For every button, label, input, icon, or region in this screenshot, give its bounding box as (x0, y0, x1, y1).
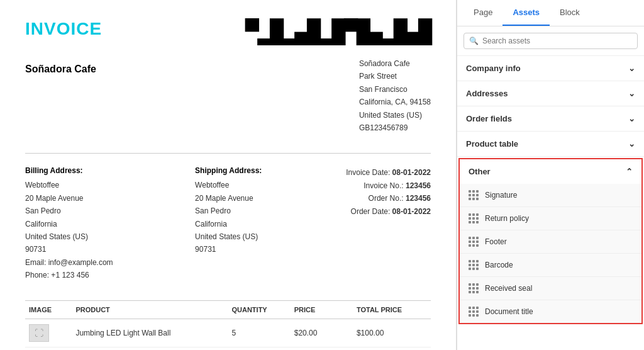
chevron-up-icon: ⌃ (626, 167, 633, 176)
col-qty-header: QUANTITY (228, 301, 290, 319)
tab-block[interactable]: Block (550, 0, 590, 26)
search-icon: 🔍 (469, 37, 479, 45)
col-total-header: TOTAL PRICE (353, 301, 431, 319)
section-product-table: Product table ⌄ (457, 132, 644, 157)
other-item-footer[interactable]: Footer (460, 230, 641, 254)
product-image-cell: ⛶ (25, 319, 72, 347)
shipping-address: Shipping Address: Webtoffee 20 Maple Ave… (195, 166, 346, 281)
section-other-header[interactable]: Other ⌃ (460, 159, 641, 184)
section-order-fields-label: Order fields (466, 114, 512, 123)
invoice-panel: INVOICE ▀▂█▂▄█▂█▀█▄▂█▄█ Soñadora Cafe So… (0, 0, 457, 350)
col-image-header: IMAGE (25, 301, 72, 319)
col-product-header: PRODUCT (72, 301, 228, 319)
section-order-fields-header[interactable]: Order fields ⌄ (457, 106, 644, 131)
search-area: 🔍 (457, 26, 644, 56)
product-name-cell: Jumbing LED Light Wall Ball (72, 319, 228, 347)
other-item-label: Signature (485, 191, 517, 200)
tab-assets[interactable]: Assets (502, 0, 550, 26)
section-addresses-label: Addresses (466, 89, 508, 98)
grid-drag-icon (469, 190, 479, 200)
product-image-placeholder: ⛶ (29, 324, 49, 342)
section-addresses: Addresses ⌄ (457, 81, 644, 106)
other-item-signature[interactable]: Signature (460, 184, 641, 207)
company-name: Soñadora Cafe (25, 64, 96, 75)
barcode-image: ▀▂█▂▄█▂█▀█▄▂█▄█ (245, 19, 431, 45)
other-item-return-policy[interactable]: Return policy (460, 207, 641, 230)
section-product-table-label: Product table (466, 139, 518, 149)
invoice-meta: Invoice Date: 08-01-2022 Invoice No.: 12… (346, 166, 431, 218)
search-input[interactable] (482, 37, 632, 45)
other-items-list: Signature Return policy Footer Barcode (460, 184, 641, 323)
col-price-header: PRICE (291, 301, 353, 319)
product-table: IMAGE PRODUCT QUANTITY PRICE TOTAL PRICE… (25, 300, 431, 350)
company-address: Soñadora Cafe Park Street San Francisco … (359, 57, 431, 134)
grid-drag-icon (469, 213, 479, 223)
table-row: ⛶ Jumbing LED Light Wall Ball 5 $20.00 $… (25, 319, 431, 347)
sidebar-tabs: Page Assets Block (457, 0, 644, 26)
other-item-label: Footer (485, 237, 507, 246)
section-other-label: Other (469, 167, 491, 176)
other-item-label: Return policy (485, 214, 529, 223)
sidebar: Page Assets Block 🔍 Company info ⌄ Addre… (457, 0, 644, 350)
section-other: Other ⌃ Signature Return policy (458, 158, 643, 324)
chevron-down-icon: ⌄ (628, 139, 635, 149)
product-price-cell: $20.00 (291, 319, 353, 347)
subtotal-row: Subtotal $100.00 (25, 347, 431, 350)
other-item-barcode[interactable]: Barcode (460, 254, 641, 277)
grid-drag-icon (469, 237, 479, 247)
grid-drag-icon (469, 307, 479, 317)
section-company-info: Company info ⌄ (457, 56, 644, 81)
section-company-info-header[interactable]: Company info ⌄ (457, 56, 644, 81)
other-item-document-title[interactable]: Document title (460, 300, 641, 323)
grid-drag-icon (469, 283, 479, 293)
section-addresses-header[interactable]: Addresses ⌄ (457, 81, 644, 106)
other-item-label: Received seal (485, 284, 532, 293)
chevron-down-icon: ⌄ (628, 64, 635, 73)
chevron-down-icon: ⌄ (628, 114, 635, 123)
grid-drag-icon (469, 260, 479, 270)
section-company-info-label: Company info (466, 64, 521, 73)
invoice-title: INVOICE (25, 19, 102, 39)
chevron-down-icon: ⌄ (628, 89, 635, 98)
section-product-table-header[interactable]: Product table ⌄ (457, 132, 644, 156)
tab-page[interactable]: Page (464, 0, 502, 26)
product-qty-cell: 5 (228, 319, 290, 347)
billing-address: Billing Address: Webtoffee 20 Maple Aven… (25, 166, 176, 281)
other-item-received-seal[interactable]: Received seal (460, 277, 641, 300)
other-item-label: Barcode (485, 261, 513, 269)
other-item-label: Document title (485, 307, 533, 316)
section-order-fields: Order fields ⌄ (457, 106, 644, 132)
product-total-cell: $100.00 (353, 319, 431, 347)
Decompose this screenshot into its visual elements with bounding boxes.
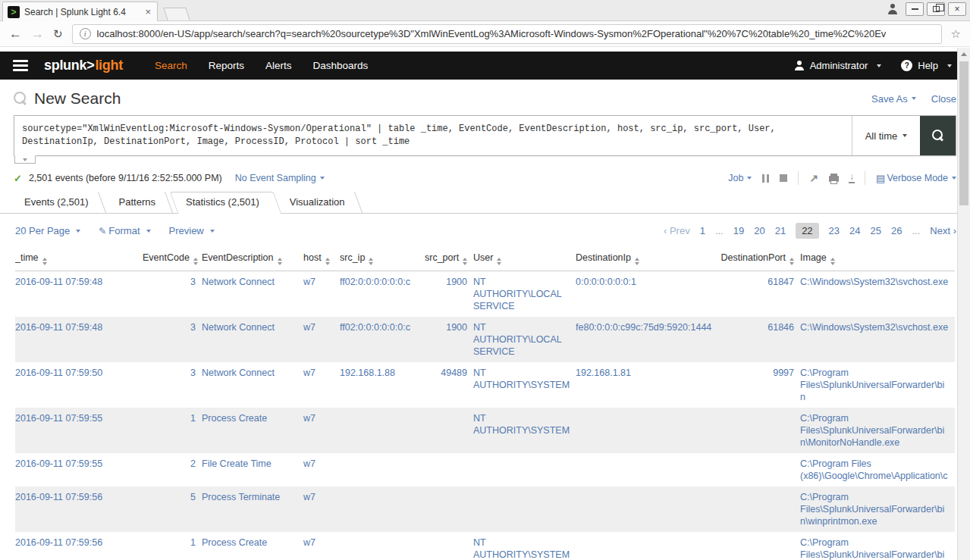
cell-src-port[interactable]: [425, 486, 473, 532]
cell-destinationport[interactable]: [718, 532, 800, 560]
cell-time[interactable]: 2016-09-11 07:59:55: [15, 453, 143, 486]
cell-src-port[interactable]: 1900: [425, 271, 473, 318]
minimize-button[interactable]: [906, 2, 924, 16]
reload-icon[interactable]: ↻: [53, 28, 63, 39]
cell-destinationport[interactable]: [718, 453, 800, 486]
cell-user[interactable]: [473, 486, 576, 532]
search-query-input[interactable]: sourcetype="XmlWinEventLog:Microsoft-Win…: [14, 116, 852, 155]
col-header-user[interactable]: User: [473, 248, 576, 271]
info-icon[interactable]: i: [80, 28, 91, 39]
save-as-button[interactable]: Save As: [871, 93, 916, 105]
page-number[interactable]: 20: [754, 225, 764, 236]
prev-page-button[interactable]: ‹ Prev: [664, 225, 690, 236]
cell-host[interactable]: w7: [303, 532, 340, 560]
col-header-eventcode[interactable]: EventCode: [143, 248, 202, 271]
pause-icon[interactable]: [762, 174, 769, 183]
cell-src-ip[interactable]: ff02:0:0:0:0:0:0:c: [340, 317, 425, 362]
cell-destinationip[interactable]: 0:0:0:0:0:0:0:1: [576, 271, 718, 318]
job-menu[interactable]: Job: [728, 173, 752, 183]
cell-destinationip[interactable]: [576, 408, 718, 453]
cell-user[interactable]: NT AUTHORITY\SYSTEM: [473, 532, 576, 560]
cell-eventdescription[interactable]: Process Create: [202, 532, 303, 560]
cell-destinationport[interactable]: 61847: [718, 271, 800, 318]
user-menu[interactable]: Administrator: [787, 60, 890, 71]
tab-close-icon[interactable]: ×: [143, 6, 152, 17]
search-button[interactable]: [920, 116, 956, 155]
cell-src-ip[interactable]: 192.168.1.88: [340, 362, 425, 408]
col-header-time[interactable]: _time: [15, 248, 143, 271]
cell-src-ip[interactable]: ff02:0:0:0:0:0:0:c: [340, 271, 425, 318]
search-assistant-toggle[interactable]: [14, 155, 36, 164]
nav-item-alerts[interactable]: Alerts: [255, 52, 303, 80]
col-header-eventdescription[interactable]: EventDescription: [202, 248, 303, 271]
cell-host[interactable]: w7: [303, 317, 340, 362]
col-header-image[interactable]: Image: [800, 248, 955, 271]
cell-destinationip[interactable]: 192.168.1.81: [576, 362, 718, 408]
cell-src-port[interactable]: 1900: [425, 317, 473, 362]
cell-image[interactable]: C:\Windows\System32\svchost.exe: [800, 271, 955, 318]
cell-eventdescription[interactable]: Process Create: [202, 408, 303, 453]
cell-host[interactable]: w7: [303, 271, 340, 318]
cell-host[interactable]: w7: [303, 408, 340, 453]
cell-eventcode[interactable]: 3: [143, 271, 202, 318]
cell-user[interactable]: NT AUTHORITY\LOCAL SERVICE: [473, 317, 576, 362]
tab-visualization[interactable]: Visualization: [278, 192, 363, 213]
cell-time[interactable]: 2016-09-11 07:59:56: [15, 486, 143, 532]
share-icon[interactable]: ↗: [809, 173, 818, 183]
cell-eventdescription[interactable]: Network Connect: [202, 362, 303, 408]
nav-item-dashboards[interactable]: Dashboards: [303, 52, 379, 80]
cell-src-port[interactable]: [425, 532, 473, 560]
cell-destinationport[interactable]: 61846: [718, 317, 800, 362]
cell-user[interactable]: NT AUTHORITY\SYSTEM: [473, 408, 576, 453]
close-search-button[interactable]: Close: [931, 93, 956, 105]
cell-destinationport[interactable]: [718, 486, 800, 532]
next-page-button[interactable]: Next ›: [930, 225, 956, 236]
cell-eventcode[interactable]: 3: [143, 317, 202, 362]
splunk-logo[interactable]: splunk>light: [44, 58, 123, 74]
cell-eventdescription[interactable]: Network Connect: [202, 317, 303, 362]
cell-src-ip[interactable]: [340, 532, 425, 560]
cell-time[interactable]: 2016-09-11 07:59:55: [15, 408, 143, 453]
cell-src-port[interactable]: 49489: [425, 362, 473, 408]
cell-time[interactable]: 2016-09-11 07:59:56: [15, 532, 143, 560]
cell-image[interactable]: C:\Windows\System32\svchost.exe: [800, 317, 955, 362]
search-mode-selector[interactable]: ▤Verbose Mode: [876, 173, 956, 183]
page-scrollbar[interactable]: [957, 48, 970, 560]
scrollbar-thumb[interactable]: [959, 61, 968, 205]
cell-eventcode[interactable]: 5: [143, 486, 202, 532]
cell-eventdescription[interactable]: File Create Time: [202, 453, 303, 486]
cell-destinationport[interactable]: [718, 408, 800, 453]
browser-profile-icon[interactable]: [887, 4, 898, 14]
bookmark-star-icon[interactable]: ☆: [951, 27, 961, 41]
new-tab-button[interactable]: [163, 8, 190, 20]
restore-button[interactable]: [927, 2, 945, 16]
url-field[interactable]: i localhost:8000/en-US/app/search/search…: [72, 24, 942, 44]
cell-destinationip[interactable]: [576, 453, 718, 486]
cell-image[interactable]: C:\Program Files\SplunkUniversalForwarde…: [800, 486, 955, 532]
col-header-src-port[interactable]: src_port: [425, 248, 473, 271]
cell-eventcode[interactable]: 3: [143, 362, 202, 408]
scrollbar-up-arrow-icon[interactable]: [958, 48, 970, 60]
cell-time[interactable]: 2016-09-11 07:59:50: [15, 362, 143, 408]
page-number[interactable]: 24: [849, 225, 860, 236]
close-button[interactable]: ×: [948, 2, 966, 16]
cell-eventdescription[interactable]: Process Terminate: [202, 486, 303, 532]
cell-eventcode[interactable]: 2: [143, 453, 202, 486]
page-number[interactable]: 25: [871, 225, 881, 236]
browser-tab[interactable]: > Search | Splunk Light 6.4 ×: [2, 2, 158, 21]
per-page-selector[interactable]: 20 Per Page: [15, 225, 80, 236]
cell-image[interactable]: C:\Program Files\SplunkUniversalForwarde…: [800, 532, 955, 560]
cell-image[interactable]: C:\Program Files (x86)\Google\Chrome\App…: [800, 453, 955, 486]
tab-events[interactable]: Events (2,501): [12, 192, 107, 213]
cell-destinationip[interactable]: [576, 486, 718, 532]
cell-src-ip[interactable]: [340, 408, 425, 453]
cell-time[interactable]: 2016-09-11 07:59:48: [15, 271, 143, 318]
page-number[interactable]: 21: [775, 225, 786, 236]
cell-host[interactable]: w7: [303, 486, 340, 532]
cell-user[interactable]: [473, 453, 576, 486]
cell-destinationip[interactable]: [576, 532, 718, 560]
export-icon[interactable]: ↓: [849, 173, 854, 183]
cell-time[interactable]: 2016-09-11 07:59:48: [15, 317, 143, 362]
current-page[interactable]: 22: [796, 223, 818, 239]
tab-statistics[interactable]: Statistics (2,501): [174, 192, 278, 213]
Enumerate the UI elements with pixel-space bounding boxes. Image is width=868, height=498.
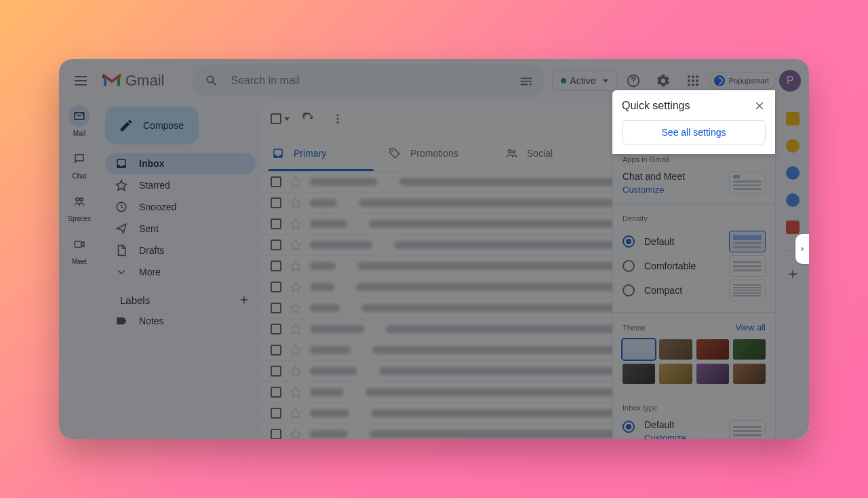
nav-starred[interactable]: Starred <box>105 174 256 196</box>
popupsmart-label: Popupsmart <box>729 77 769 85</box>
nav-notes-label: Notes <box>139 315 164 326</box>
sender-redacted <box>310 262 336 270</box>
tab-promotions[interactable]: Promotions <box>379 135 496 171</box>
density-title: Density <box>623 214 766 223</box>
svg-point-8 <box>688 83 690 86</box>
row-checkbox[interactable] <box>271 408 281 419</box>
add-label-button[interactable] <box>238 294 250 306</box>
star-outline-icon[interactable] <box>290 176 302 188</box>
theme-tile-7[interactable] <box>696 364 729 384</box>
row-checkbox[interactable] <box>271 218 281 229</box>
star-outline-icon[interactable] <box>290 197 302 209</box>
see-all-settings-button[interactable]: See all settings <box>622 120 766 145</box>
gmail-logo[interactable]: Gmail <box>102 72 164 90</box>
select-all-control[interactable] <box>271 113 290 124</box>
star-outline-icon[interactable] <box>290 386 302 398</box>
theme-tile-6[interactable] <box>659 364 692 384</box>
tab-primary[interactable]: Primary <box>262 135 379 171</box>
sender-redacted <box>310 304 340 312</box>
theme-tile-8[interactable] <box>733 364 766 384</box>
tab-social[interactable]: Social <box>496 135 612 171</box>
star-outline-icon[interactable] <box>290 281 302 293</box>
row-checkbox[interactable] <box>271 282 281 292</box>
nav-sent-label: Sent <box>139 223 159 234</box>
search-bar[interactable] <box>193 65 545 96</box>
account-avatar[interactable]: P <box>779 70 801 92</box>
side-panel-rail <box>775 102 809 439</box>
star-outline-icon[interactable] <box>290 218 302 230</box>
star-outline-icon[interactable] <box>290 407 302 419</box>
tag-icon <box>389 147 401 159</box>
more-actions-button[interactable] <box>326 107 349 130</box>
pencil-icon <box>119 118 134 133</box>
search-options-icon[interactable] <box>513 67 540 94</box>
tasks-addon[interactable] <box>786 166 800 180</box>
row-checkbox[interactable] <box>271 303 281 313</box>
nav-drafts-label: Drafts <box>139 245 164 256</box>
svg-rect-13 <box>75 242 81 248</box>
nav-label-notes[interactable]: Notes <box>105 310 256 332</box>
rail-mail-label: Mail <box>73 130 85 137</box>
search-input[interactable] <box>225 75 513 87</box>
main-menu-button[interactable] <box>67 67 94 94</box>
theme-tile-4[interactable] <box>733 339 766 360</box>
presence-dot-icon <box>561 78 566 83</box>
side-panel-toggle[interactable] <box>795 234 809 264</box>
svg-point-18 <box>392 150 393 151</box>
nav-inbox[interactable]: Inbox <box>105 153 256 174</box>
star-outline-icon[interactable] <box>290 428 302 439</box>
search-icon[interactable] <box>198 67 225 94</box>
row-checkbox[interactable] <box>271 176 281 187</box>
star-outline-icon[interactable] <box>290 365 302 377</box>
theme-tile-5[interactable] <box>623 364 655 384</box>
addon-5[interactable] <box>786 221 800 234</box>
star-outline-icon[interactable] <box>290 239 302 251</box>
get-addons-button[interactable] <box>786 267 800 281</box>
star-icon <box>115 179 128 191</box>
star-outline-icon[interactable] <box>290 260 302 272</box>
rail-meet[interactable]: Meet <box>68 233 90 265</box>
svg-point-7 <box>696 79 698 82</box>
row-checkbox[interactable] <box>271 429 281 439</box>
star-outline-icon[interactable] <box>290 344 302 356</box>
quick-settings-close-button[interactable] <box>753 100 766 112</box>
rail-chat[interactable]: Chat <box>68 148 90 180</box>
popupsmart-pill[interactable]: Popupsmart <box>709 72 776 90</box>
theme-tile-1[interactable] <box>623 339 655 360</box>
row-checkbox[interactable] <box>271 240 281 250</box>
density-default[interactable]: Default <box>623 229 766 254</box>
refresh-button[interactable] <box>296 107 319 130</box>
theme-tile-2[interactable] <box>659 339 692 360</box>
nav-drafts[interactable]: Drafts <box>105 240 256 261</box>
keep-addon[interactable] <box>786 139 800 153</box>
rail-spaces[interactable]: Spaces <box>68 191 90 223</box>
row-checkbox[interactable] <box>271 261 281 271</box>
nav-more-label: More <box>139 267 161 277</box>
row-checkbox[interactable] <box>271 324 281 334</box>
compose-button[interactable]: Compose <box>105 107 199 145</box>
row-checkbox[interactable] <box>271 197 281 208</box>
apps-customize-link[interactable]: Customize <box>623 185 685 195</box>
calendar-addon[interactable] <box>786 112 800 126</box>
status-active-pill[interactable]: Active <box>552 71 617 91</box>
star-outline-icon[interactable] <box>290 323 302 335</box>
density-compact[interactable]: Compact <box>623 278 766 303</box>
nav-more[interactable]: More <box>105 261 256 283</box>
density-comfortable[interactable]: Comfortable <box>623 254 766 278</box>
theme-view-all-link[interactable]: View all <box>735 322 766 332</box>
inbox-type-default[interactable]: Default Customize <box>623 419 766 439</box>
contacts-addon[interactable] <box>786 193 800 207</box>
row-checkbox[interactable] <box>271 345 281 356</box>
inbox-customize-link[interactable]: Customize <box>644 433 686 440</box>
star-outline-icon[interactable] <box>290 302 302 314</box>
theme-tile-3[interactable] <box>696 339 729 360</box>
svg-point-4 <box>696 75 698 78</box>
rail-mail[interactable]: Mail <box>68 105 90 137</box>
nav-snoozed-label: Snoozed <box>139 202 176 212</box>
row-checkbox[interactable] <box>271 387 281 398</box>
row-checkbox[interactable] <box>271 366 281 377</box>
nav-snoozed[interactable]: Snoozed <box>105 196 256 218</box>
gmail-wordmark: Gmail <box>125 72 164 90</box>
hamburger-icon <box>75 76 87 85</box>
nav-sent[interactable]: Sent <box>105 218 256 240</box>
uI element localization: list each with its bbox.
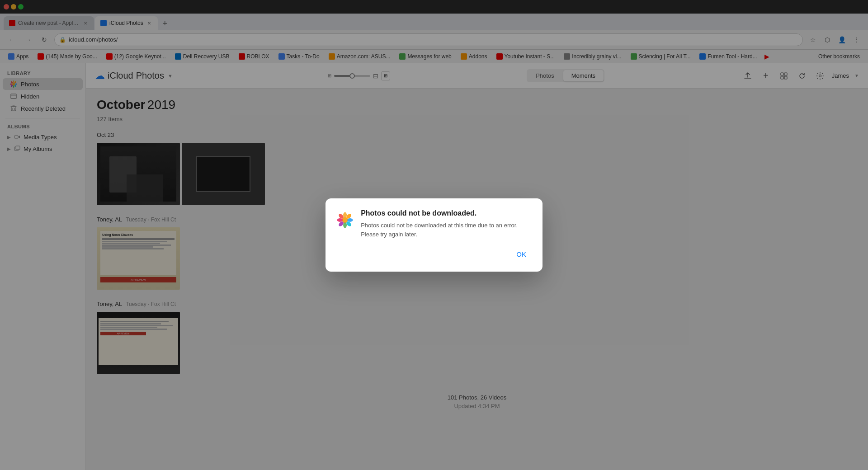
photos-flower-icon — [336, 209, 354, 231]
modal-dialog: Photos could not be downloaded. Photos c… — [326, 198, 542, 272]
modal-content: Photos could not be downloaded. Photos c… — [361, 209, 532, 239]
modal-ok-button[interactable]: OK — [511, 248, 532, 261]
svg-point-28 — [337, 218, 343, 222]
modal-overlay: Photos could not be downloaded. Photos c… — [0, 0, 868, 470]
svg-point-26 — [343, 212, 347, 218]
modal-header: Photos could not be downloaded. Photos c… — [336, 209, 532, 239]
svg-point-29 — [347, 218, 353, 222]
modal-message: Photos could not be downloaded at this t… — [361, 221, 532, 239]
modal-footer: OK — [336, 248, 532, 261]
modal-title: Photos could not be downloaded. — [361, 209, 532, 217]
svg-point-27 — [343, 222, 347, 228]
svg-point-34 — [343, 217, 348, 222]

· · · · ·

■ Directions for this task
Say how many lines above hold "grid", and nothing else.

■ Solution to this task
6